The other day I was talking to a guy about a possible freelancing gig and he said how wonderful it was that I should bring up the topic of unit/automated testingwithout being asked. Said that most (many?) developers don’t have the level of rigor to use automated testing.

Oops building

Oops building

My reaction was one of disbelief “Rigor!? But automated testing is one of the laziest things a developer can do! It speeds stuff up so much!”

As luck would have it, last night I was hit over the head with my own words and nearly died debugging a single function.

I was working on Stripe webhooks and for security reasons decided not to use the event data sent in request body. Makes sense right? Take the event id from request body, then fetch the actual event from Stripe.

It’s the only way to be certain you aren’t responding to bogus events sent by an evil person trying to make you look bad (nothing actually bad can happen, at worst a customer would get extra paid invoice emails).

Due to poor decoupling – I didn’t really want to decouple a 6 line function into two functions – everything was now difficult to test. I can’t create events on Stripe’s servers with unit tests and without actual events existing I can’t test the function works as it’s supposed to.
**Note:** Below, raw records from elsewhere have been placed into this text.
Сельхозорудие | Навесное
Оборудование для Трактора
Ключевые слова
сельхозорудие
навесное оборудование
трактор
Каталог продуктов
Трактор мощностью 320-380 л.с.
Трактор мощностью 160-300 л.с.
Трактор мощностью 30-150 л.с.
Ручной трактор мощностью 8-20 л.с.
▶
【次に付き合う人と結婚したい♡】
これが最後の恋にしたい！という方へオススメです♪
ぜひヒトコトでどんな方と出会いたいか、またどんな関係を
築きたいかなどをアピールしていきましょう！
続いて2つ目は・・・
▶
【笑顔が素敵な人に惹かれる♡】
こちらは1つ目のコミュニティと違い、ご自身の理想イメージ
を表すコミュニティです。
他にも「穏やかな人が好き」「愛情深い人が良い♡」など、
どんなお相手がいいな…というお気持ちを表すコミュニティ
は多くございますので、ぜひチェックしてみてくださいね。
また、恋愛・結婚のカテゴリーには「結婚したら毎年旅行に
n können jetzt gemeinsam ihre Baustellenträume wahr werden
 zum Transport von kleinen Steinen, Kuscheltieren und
How many bugs can you put in a 6 line function anyway?

A lot of bugs!

When the client tested on staging … it didn’t work. Invoice email wasn’t sent and Stripe complained of a 500 error.

English: British Army Signals Trials Unit test...

Image via Wikipedia

It took me almost two hours to fix all the bugs because my testing cycle looked like this:

  1. change code
  2. commit to develop branch
  3. switch to staging branch
  4. merge develop branch into staging
  5. push to github
  6. change to other terminal window
  7. pull from staging branch
  8. restart python processes
  9. go to Stripe dashboard
  10. pick customer
  11. create invoice item
  12. create actual invoice
  13. choose invoice
  14. pay invoice
  15. go to Stripe logs
  16. find invoice.payment_succeeded webhook
  17. scroll down to response
  18. look through raw html of django’s error page
  19. find symptom
  20. GOTO 1.

That’s right, a whopping 20 step debug cycle all because I’m an idiot and couldn’t find a way to automate this. Or maybe I was too tired to do the unobvious thing … although I still don’t want to split a 6 liner into two functions.
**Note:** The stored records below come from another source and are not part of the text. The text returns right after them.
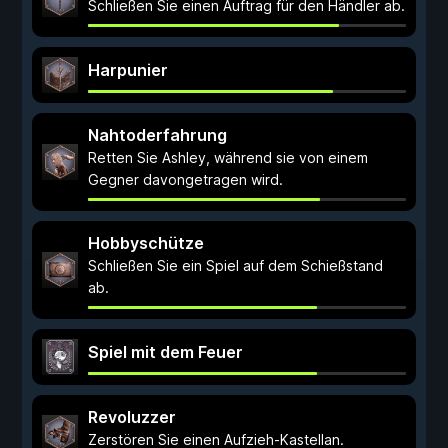
Schließen Sie einen Auftrag für den Händler ab.
Harpunier
Nahtoderfahrung
Retten Sie Ashley, während sie von einem
Gegner davongetragen wird.
Hobbyschütze
Schließen Sie ein Spiel auf dem Schießstand
ab.
Spiel mit dem Feuer
Revoluzzer
Zerstören Sie einen Aufzieh-Kastellan.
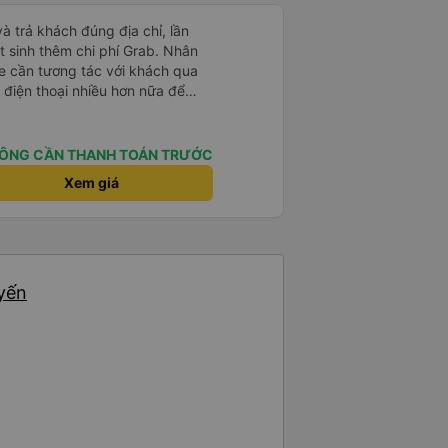
và trả khách đúng địa chỉ, lần
t sinh thêm chi phí Grab. Nhân
xe cần tương tác với khách qua
 điện thoại nhiều hơn nữa để
t là khách đặt vé qua App. Chân
 lại
ÔNG CẦN THANH TOÁN TRƯỚC
Xem giá
uyến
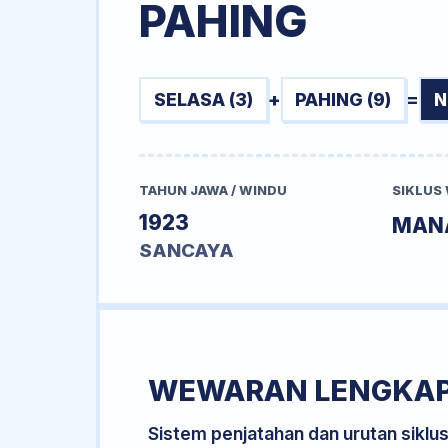
PAHING
SELASA (3)
+
PAHING (9)
=
N
TAHUN JAWA / WINDU
SIKLUS
1923
MAN
SANCAYA
WEWARAN LENGKA
Sistem penjatahan dan urutan siklu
With proper unit testing the debug cycle would look like this:

  1. change code
  2. run tests
  3. symptom thrown in face
  4. GOTO 1.

Much lazier right?

For the record, those six lines of code contained 4 bugs ->

  • forgot to import a module
  • different event data structure than I understood from the docs
  • twice^
  • misnamed variables from one line to another

Yes, all of those could easily have been caught if my test coverage was actually any good! And then not only would I not look like an idiot in front of the client, I’d probably spend no more than ten minutes fixing this.

Let this be a lesson both to you and to Future Swizec!

Enhanced by Zemanta
  • Avi

    Unit testing is for lazy people and they’re about to get even lazier. Typemock’s V7 runs automatically as you code, pinpointing bugs - 
    http://www.typemock.com/isolator-v7. Because 2 minutes was just too long. Because better to test than spend hours hunting for bugs.

  • Musaab

    I’m sure this would be more easier with .NET and MVVM pattern 

  • http://twitter.com/estebanfeldman Eka

    So, were you able to automate that? And if so, how?

  • Daniel Lyons

    All four of your bugs would have been caught by static typechecking.

  • Guest

    The last one, _maybe_, but the first three: obviously not.
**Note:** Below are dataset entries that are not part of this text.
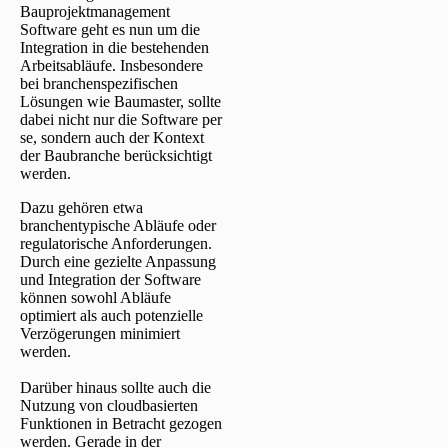
Bauprojektmanagement
Software geht es nun um die
Integration in die bestehenden
Arbeitsabläufe. Insbesondere
bei branchenspezifischen
Lösungen wie Baumaster, sollte
dabei nicht nur die Software per
se, sondern auch der Kontext
der Baubranche berücksichtigt
werden.
Dazu gehören etwa
branchentypische Abläufe oder
regulatorische Anforderungen.
Durch eine gezielte Anpassung
und Integration der Software
können sowohl Abläufe
optimiert als auch potenzielle
Verzögerungen minimiert
werden.
Darüber hinaus sollte auch die
Nutzung von cloudbasierten
Funktionen in Betracht gezogen
werden. Gerade in der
    always cute to see people who don’t really know what they’re talking about make blind global suggestions to people without understanding their circumstances at all. It shows exactly what kind of problem solver you are (or what kind of problem solver you aren’t…)

  • Antti Tuppurainen

    What are you smoking? Let’s go through them all.

    1) forgot to import a module

    This would clearly result in a compiler error in a statically typed language because the compiler would not be able to even locate the required types and functions.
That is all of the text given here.